Policy and trust are the flip sides of a coin. When schools have mission alignment and a community of parents and faculty who’ve bought in, policy isn’t as important—culture can drive the train. You only need to resort to policy when you don’t trust that faculty, students, or families will behave as you’d like. In fractious schools or systems, policy becomes a mechanism for attempting to bring some coherence amidst the divides. This is why policy tends to displace talk of practice as decisions migrate from local communities to state capitals.

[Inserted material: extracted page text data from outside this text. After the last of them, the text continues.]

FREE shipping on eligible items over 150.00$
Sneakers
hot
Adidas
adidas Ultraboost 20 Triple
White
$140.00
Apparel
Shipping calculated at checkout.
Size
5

Beware of placeholder words. Education improvement strategies feature a raft of vague words that serve mostly as placeholders. There are endless paeans to “consensus,” “collegiality,” “best practices,” “differentiation,” “professional learning community,” “shared planning time” . . . The problem is that it’s never clear precisely what these mean in context, exactly how you’ll do them, or how to know if you’re doing them well. Given all that ambiguity, it’s hard to be confident they’ll deliver. Push for more. How many minutes of meeting time will be offered for shared planning time? How precisely is the time to be used? What makes us think this is enough time to make a difference? Clarity is a powerful way to expose confusion and ensure careful execution.
There’s no such thing as an “implementation problem.” There are just “problems.” What a policy advocate dismisses as an unfortunate but unforeseeable hitch can feel very different to the parent or teacher frustrated by annoying tests or incomprehensible evaluation systems. Calling something an “implementation problem” is how policymakers let themselves off the hook. What they’re saying is that they didn’t have a clear enough sense of what would happen when their policy impacted real people, and that things turned out much worse than promised. Again, that’s just a problem—skip the wordplay and do a better job of anticipating the problems and treating them seriously.
I can never decide whether teaching or writing is more difficult. The nice thing about writing is that, if one has the time and the patience, it’s possible to work through a thought precisely and make sure it’s explained just right. What you don’t get, though, is the chance to see how people respond to the idea or where you lose them. When you’re teaching, you get all those subtle cues and can always clarify or elaborate, but I always find that I’ve explained the point less clearly and succinctly than I wish I had.
Everyone in Washington should get out and teach practitioners more. Every time I return from teaching, it reminds me how many practical considerations we Washingtonians tend to wish away and how easy it is to get swept up in the bubble of DC. Twitter brouhahas and angry blogs about the Democratic platform have a place, I suppose, but it’s easy to lose perspective when one is too far removed from the people doing the work.
I spent my whole youth praying for summer to arrive so I could get away from school. Now, one of the highlights of my summer is the chance to be back in class, if only for a little while. Life’s a funny thing, isn’t it?